Exactly as written, return all the data, leaving its pictures behind.

> [Data block]
────────

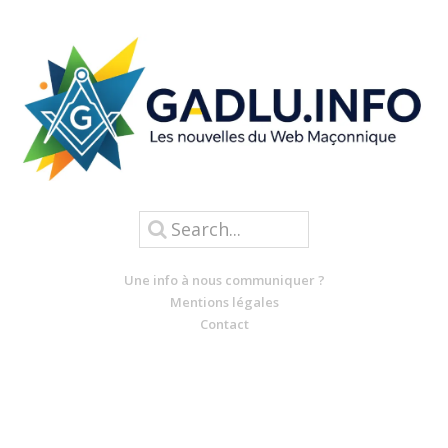
Une info à nous communiquer ?
Mentions légales
Contact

────────

> [Finished task]
Une info à nous communiquer ?
Mentions légales
Contact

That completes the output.